Sunday, June 21, 2009
Bad Bike Week- Part 2
Thursday, June 18, 2009
Bad Bike Week- Part 1
Wednesday, June 3, 2009
PCT- Paid Chill Time
Saturday, May 30, 2009
Flash Fiction: The Liars Address
THE LIARS ADDRESS
The horrid winter wind pushed and pressed against the hallowed hall on the night of the Grand Cezar’s annual Liars Address in the Kingdom of Truthavia. The thousand Senators leapt to their feet when their fearless and god-filled chief marched in past them. This son of privilege with the prestigious university pedigree walked through the Dome of Justice in full military regalia. His cape flapped behind him and a shimmering constellation of medals from wars that the Cezar dreamed up glinted in the harsh light above them. Some of the Senators ached and clawed at the chance to speak and hurl their words at their fear-filled and godless Cezar, words that would cause the devil to curdle and heave. But their tongues had long ago been severed and locked away in the Treason Chest which was outstandingly displayed in the Justice Dome’s foyer. Instead they applauded wildly and threw flower petals beneath his feet.
“The plenty of summer is upon us.” The Grand Cezar bellowed to his encircled comrades and civic leaders. “And the subjects who praise our names out there in the gentle sun are basking in glorious bounty.” The wind outside gave up a hungry howl so deafening that it drowned out the screams of the men-with-minds-made-wolf who shivered in rags as they crept around the tarnished Hall. There was no more wood to burn against the cold, but they still clutched axes in their tired arms and continued their march inward.
“But the vultures-“ The Cezar “still hate us for their own failures in the face of our God-given success. They see the full faces and radiant smiles upon the citizens of Truthonia and they can only feel envy and hate. But as we have done time and time again we rain the ethereal fires of the skies down upon them when they dare molest our citizens or defile the earth within our borders.”
Boys who’d survived long enough to wear the badge of Men stood upright on the Hall’s barren lawns. They could set their rag-wrapped paws on the frozen Earth. Neither rain now snow would fall in Truthakia any longer, and the dry earth froze hard and gave them a clear path to toward prey.
Their fathers eyes had once shimmered the faint glow of hope upon holding a child who dared to live and breathe in this infertile domain. Those fathers were long gone. They’d reached the grounds just past the borders of their wasteland, to scrape a little chaff from the plentiful fields beyond. They’d stumbled and staggered back with just enough in their hands to fill the young mouths that wailed for them but were cut down far too far away.
They sent only their ghosts in their stead.
“Our children look upon us-“ The Cezar “and see the light of Gods illuminating their paths. And with wisdom and compassion, they will carry our prosperity over to our backwards and lost neighbor. He who lives in dirt and knows no reason for why he walks beneath Her benevolent sun and drinks from Her bountiful streams.”

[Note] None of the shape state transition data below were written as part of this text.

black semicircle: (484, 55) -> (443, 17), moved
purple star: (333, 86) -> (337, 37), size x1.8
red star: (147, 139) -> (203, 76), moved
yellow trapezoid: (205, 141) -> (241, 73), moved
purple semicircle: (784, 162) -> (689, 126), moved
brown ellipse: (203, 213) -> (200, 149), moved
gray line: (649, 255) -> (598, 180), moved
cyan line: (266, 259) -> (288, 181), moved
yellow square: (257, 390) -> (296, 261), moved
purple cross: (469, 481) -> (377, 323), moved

Mothers still found a way to feed these fatherless boys from the roots and the bits that she pulled from the unyielding earth. In time these wailing things learned to stand on two legs, and when their mouths could form words, they could finally give voice to the scratching and clawing in their bellies the tears that poured from their reddened eyes. And when the pain-filled wail of “why” echoed through their empty homes, the mothers sucked in their lips between toothless mouths, and pointed to the dome that stood high and lonesome above them all.

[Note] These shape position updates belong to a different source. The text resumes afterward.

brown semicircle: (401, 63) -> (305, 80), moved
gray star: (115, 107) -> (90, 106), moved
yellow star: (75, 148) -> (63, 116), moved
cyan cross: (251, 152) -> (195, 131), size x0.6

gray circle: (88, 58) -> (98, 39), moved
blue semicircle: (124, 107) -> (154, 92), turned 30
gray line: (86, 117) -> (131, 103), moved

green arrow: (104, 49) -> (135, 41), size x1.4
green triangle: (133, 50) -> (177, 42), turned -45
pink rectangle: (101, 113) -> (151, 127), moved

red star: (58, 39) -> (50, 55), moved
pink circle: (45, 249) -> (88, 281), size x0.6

“The wells of innovation that fuel our industries-” The Cezar “will never run dry. The spark of genius that glows in the minds of our people will always reign supreme.”

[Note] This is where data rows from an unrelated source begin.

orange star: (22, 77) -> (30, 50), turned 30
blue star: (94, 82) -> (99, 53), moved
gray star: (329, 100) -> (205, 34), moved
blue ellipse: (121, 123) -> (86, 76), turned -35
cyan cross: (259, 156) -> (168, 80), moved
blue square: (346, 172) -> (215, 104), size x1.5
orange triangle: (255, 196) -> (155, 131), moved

So the sons of the fathers made their own trek. Not outward in hope like the fathers had once made, but inward in wrath, like the beasts that this winter had turned them.
“And those who falter and stumble and fall around us-”
They had saved the only strength that their gaunt frames could muster to chop down the doors that kept them from their masters.
“Can always turn to the light of the Civilization of Truthistan-”
And the Senators offered their necks willingly to the men’s hand-held guillotines.
“For the United People of Truth will always welcome the heathen pilgrims with open arms, for as long as our Empire shall last.”
And the medals burst from the coat of the Grand Cezar and clattered to the ground as the uniform was ripped from his god like body. He was ripped naked and torn about by the skeletal phalanx. An army of hunger and hate taking their long owed birthright from the well-nourished flesh.